This step gives us the binary number 0111(7 in decimal) which is the precise location
of the bit in error.
Once the bit is identified, the receiver can reverse its value and correct the error.
Hamming Distance
One of the central concepts in coding for error control is the idea of the Hamming distance.
The Hamming distance between two words (of the same size) is the number of
differences between the corresponding bits. The Hamming distance between two
words x and y is d(x, y).
The Hamming distance can be found by applying the XOR operation on the two
words and count the number of 1’s in the result.

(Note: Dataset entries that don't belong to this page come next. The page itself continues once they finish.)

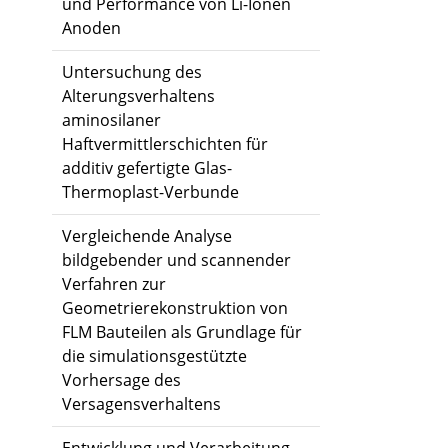
und Performance von Li-Ionen
Anoden
Untersuchung des
Alterungsverhaltens
aminosilaner
Haftvermittlerschichten für
additiv gefertigte Glas-
Thermoplast-Verbunde
Vergleichende Analyse
bildgebender und scannender
Verfahren zur
Geometrierekonstruktion von
FLM Bauteilen als Grundlage für
die simulationsgestützte
Vorhersage des
Versagensverhaltens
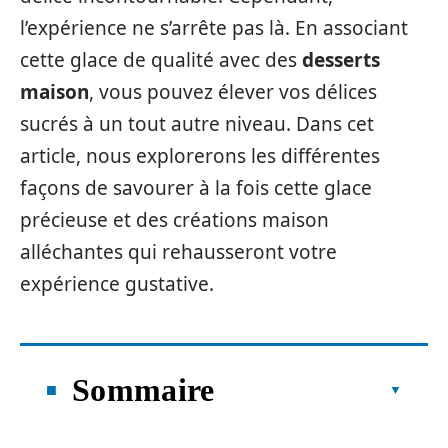
l’expérience ne s’arrête pas là. En associant
cette glace de qualité avec des
desserts
maison
, vous pouvez élever vos délices
sucrés à un tout autre niveau. Dans cet
article, nous explorerons les différentes
façons de savourer à la fois cette glace
précieuse et des créations maison
alléchantes qui rehausseront votre
expérience gustative.
Sommaire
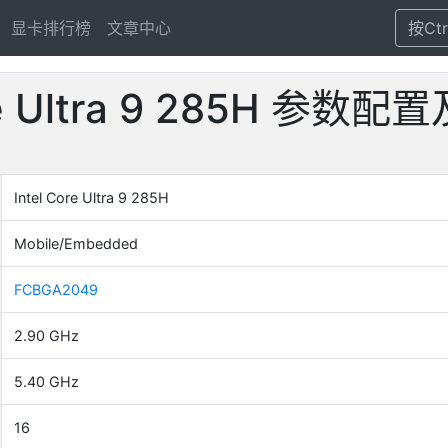
显卡排行榜
文章中心
按Ct
ore Ultra 9 285H 参
Intel Core Ultra 9 285H
Mobile/Embedded
FCBGA2049
2.90 GHz
5.40 GHz
16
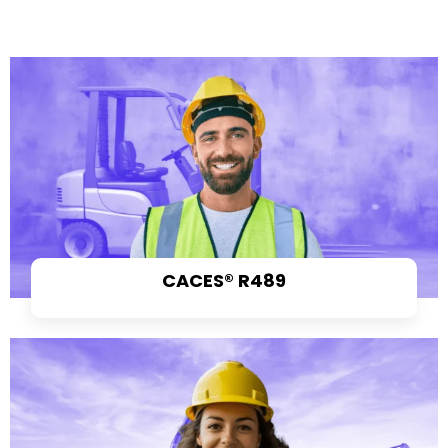
CACES® R489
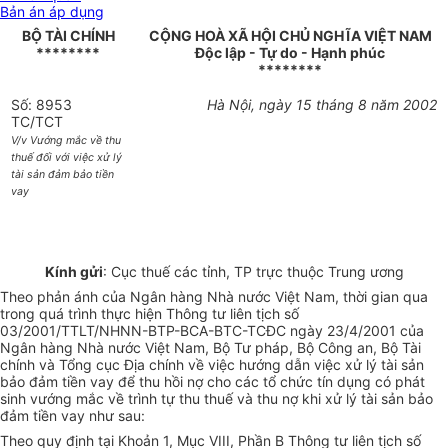
Bản án áp dụng
BỘ TÀI CHÍNH
CỘNG HOÀ XÃ HỘI CHỦ NGHĨA VIỆT NAM
********
Độc lập - Tự do - Hạnh phúc
********
Số: 8953
Hà Nội, ngày 15 tháng 8 năm 2002
TC/TCT
V/v Vướng mắc về thu
thuế đối với việc xử lý
tài sản đảm bảo tiền
vay
Kính gửi
: Cục thuế các tỉnh, TP trực thuộc Trung ương
Theo phản ánh của Ngân hàng Nhà nước Việt Nam, thời gian qua
trong quá trình thực hiện Thông tư liên tịch số
03/2001/TTLT/NHNN-BTP-BCA-BTC-TCĐC ngày 23/4/2001 của
Ngân hàng Nhà nước Việt Nam, Bộ Tư pháp, Bộ Công an, Bộ Tài
chính và Tổng cục Địa chính về việc hướng dẫn việc xử lý tài sản
bảo đảm tiền vay để thu hồi nợ cho các tổ chức tín dụng có phát
sinh vướng mắc về trình tự thu thuế và thu nợ khi xử lý tài sản bảo
đảm tiền vay như sau:
Theo quy định tại Khoản 1, Mục VIII, Phần B Thông tư liên tịch số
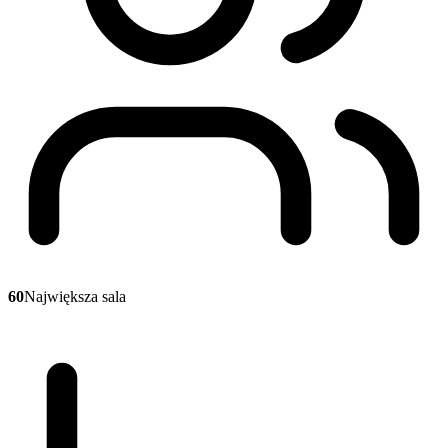
60
Największa sala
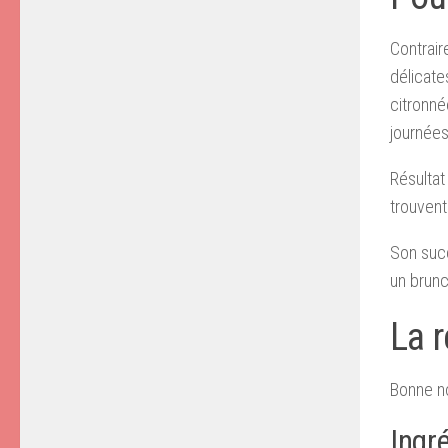
Contrair
délicate
citronné
journée
Résultat
trouvent
Son succ
un brunc
La r
Bonne no
Ingr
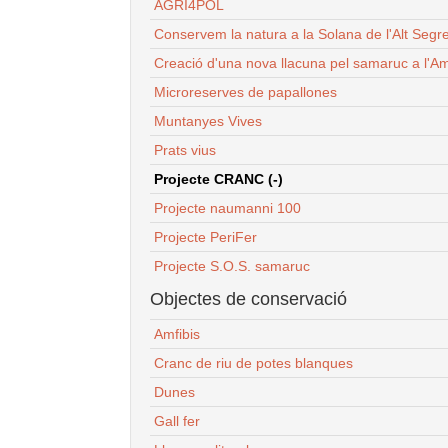
AGRI4POL
Conservem la natura a la Solana de l'Alt Segr
Creació d'una nova llacuna pel samaruc a l'Am
Microreserves de papallones
Muntanyes Vives
Prats vius
Projecte CRANC (-)
Projecte naumanni 100
Projecte PeriFer
Projecte S.O.S. samaruc
Objectes de conservació
Amfibis
Cranc de riu de potes blanques
Dunes
Gall fer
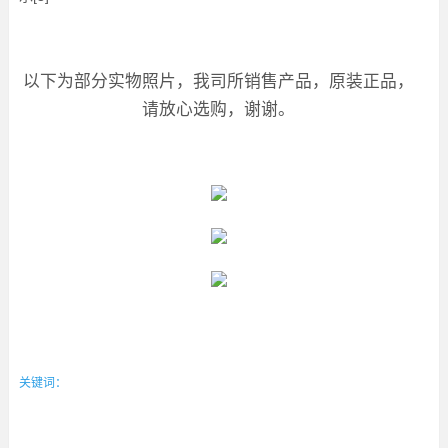
以下为部分实物照片，我司所销售产品，原装正品，
请放心选购，谢谢。
关键词：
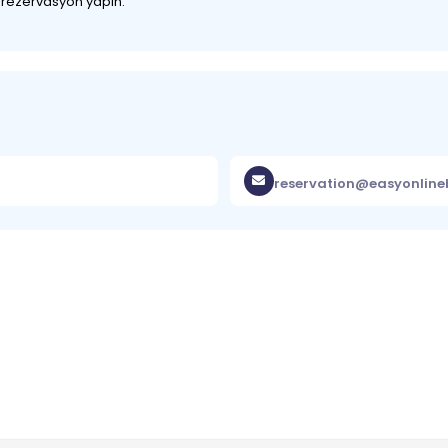
z rezervasyon yapın.
reservation@easyonlin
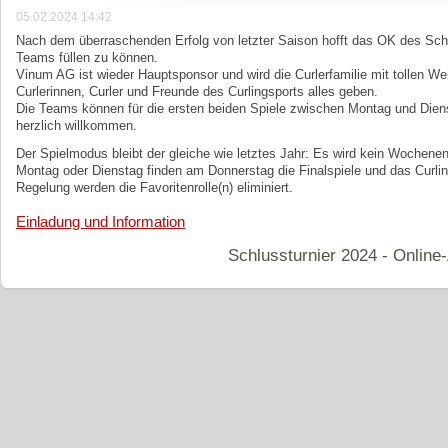
05.02.2024 14:42
Nach dem überraschenden Erfolg von letzter Saison hofft das OK des Schl
Teams füllen zu können.
Vinum AG ist wieder Hauptsponsor und wird die Curlerfamilie mit tollen W
Curlerinnen, Curler und Freunde des Curlingsports alles geben.
Die Teams können für die ersten beiden Spiele zwischen Montag und Dien
herzlich willkommen.
Der Spielmodus bleibt der gleiche wie letztes Jahr: Es wird kein Wochene
Montag oder Dienstag finden am Donnerstag die Finalspiele und das Curlin
Regelung werden die Favoritenrolle(n) eliminiert.
Einladung und Information
Schlussturnier 2024 - Onlin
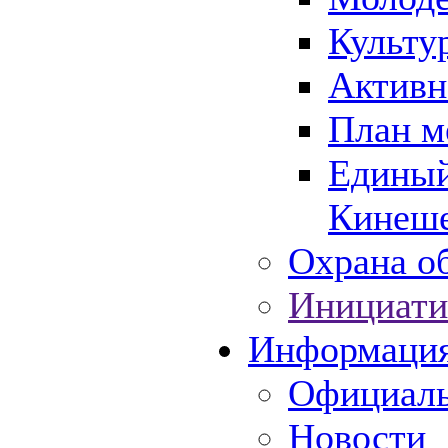
Культу
Активн
План м
Единый
Кинеше
Охрана об
Инициати
Информаци
Официаль
Новости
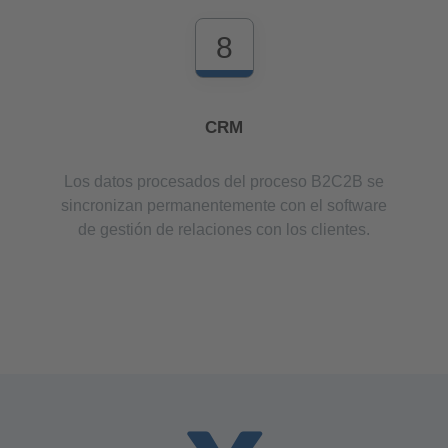
8
CRM
Los datos procesados del proceso B2C2B se
sincronizan permanentemente con el software
de gestión de relaciones con los clientes.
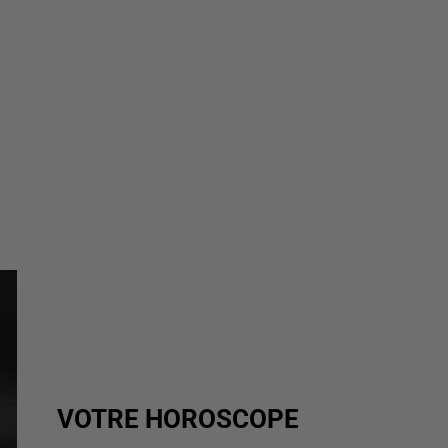
VOTRE HOROSCOPE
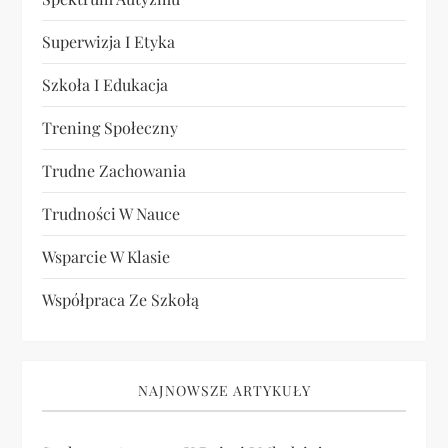
Superwizja I Etyka
Szkoła I Edukacja
Trening Społeczny
Trudne Zachowania
Trudności W Nauce
Wsparcie W Klasie
Współpraca Ze Szkołą
NAJNOWSZE ARTYKUŁY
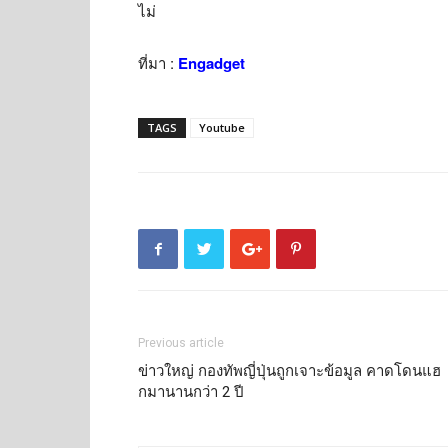
ไม่
ที่มา :
Engadget
TAGS
Youtube
Previous article
ข่าวใหญ่ กองทัพญี่ปุ่นถูกเจาะข้อมูล คาดโดนแฮ
กมานานกว่า 2 ปี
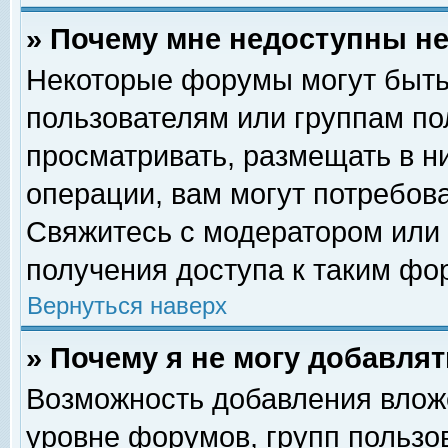
» Почему мне недоступны 
Некоторые форумы могут быть
пользователям или группам по
просматривать, размещать в н
операции, вам могут потребов
Свяжитесь с модератором или
получения доступа к таким фо
Вернуться наверх
» Почему я не могу добавля
Возможность добавления влож
уровне форумов, групп пользо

In a set of words, the minimum Hamming distance is the smallest Hamming distance
between all possible pairs. We use dmin to define the minimum Hamming distance in
a coding scheme.
3. Draw the OSI network architecture and explain the functionalities of every layer in
detail. (Nov/Dec 2015, Nov/Dec 2016, Nov/Dec 2017)
The Open System Interconnection (OSI) model defines a networking framework to
implement protocols in seven layers. Use this handy guide to compare the different layers of
the OSI model and understand how they interact with each other.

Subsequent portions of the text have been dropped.